(Dataset entries)
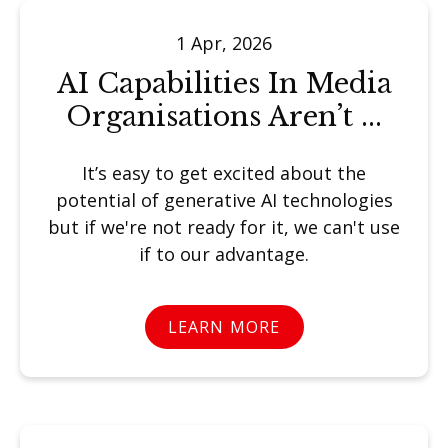
1 Apr, 2026
AI Capabilities In Media
Organisations Aren’t ...
It’s easy to get excited about the
potential of generative AI technologies
but if we're not ready for it, we can't use
if to our advantage.
LEARN MORE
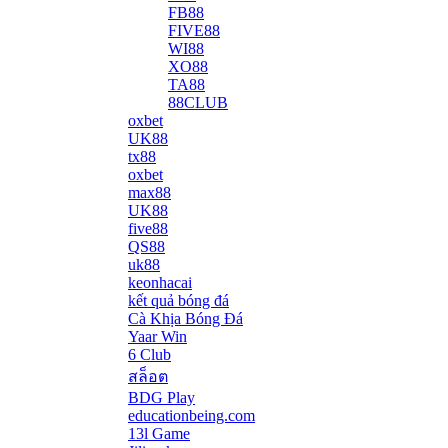
FB88
FIVE88
WI88
XO88
TA88
88CLUB
oxbet
UK88
tx88
oxbet
max88
UK88
five88
QS88
uk88
keonhacai
kết quả bóng đá
Cà Khịa Bóng Đá
Yaar Win
6 Club
สล็อต
BDG Play
educationbeing.com
13l Game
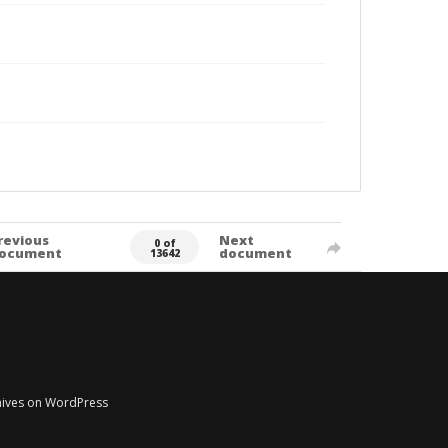
revious
Next
0 of
ocument
document
13642
chives on WordPress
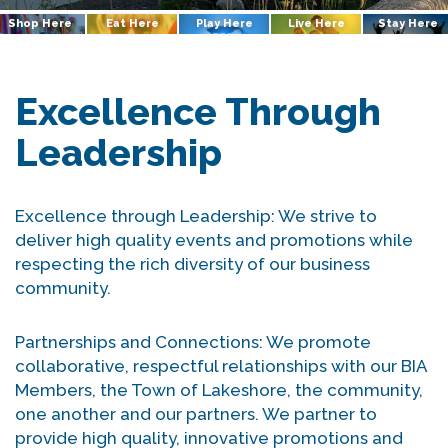
Shop Here
Eat Here
Play Here
Live Here
Stay Here
Excellence Through
Leadership
Excellence through Leadership: We strive to
deliver high quality events and promotions while
respecting the rich diversity of our business
community.
Partnerships and Connections: We promote
collaborative, respectful relationships with our BIA
Members, the Town of Lakeshore, the community,
one another and our partners. We partner to
provide high quality, innovative promotions and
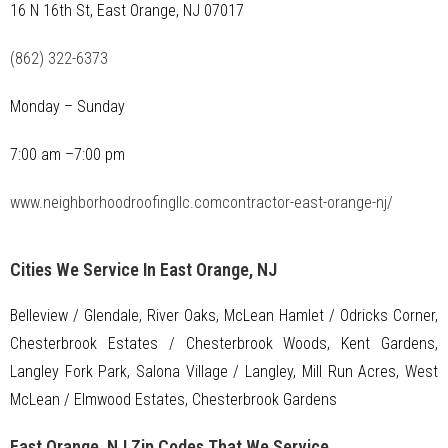
16 N 16th St, East Orange, NJ 07017
(862) 322-6373
Monday – Sunday
7:00 am –7:00 pm
www.neighborhoodroofingllc.comcontractor-east-orange-nj/
Cities We Service In East Orange, NJ
Belleview / Glendale, River Oaks, McLean Hamlet / Odricks Corner,
Chesterbrook Estates / Chesterbrook Woods, Kent Gardens,
Langley Fork Park, Salona Village / Langley, Mill Run Acres, West
McLean / Elmwood Estates, Chesterbrook Gardens
East Orange, NJ Zip Codes That We Service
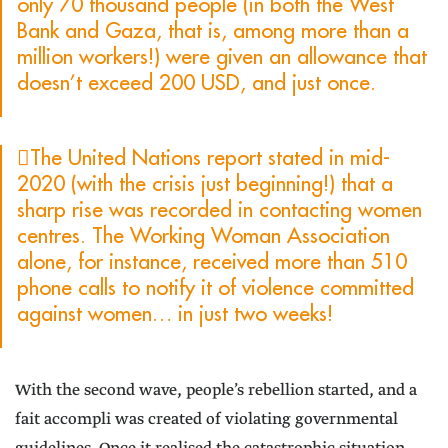
only 70 thousand people (in both the West
Bank and Gaza, that is, among more than a
million workers!) were given an allowance that
doesn’t exceed 200 USD, and just once.
The United Nations report stated in mid-
2020 (with the crisis just beginning!) that a
sharp rise was recorded in contacting women
centres. The Working Woman Association
alone, for instance, received more than 510
phone calls to notify it of violence committed
against women… in just two weeks!
With the second wave, people’s rebellion started, and a
fait accompli was created of violating governmental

== Requirement ==
The records shown above are to be repeated exactly, with the pictures left out.

== Reply ==
1 Apr, 2026
AI Capabilities In Media
Organisations Aren’t ...
It’s easy to get excited about the
potential of generative AI technologies
but if we're not ready for it, we can't use
if to our advantage.
LEARN MORE
FB88
FIVE88
WI88
XO88
TA88
88CLUB
oxbet
UK88
tx88
oxbet
max88
UK88
five88
QS88
uk88
keonhacai
kết quả bóng đá
Cà Khịa Bóng Đá
Yaar Win
6 Club
สล็อต
BDG Play
educationbeing.com
13l Game
revious
Next
0 of
ocument
document
13642
chives on WordPress
Shop Here
Eat Here
Play Here
Live Here
Stay Here
Excellence Through
Leadership
Excellence through Leadership: We strive to
deliver high quality events and promotions while
respecting the rich diversity of our business
community.
Partnerships and Connections: We promote
collaborative, respectful relationships with our BIA
Members, the Town of Lakeshore, the community,
one another and our partners. We partner to
provide high quality, innovative promotions and
16 N 16th St, East Orange, NJ 07017
(862) 322-6373
Monday – Sunday
7:00 am –7:00 pm
www.neighborhoodroofingllc.comcontractor-east-orange-nj/
Cities We Service In East Orange, NJ
Belleview / Glendale, River Oaks, McLean Hamlet / Odricks Corner,
Chesterbrook Estates / Chesterbrook Woods, Kent Gardens,
Langley Fork Park, Salona Village / Langley, Mill Run Acres, West
McLean / Elmwood Estates, Chesterbrook Gardens
East Orange, NJ Zip Codes That We Service
only 70 thousand people (in both the West
Bank and Gaza, that is, among more than a
million workers!) were given an allowance that
doesn’t exceed 200 USD, and just once.
The United Nations report stated in mid-
2020 (with the crisis just beginning!) that a
sharp rise was recorded in contacting women
centres. The Working Woman Association
alone, for instance, received more than 510
phone calls to notify it of violence committed
against women… in just two weeks!
With the second wave, people’s rebellion started, and a
fait accompli was created of violating governmental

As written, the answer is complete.